Task | Every line of the entries below from the one containing "Garantia, Confiabilidade e Custo por" to the one containing "Compare o preço por GB: um SSD de 1TB", both ends included, must be written out exactly. No other line belongs in the answer.

Provided data |
=== Section Start ===
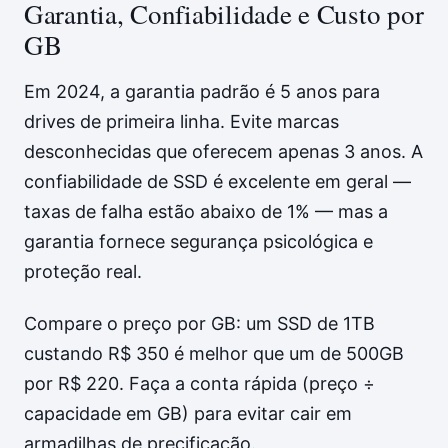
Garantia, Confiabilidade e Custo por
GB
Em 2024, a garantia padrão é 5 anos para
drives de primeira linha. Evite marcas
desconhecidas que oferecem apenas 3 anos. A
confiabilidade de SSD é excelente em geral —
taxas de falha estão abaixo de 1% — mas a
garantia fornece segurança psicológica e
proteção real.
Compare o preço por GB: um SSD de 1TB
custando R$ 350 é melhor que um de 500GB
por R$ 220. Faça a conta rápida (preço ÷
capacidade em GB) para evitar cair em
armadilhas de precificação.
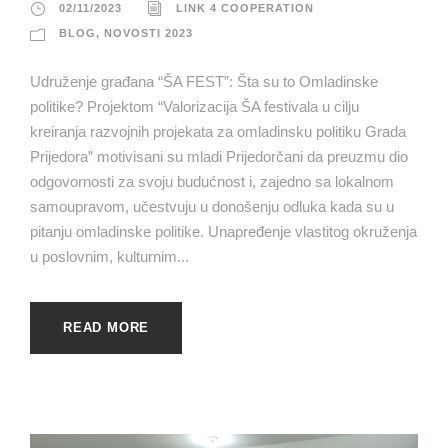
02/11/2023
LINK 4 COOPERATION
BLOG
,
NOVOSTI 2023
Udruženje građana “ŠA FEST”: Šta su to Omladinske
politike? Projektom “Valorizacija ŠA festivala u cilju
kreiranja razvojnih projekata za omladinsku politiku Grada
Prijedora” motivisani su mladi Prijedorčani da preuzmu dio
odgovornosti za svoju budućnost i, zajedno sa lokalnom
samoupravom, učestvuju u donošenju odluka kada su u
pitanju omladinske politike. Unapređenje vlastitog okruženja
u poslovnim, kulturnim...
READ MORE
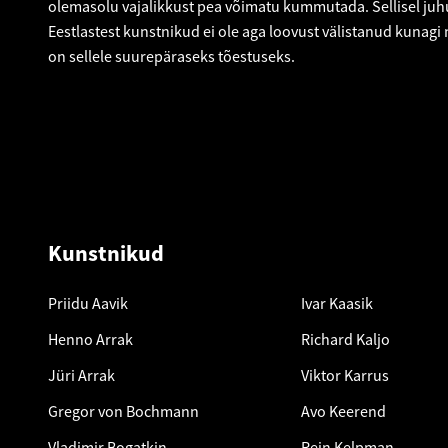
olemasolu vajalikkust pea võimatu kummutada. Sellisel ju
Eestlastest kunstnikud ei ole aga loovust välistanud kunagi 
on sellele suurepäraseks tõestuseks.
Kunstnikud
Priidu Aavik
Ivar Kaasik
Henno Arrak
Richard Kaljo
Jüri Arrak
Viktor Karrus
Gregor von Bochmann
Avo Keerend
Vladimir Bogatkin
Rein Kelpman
=== Section End ===
=== Section Start ===
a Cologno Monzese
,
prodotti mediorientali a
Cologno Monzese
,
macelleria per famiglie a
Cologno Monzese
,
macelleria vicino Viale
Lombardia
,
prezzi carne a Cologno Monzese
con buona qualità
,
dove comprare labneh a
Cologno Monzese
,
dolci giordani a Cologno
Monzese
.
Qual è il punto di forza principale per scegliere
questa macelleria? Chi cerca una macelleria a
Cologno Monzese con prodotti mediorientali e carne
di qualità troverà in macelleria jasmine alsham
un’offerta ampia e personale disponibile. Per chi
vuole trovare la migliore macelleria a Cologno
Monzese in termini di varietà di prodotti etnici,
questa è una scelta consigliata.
=== Section End ===
=== Section Start ===
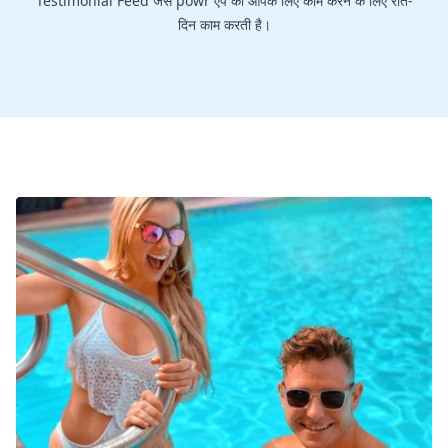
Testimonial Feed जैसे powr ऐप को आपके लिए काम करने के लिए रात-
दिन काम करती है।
=== Section End ===
Answer to this problem |
Garantia, Confiabilidade e Custo por
GB
Em 2024, a garantia padrão é 5 anos para
drives de primeira linha. Evite marcas
desconhecidas que oferecem apenas 3 anos. A
confiabilidade de SSD é excelente em geral —
taxas de falha estão abaixo de 1% — mas a
garantia fornece segurança psicológica e
proteção real.
Compare o preço por GB: um SSD de 1TB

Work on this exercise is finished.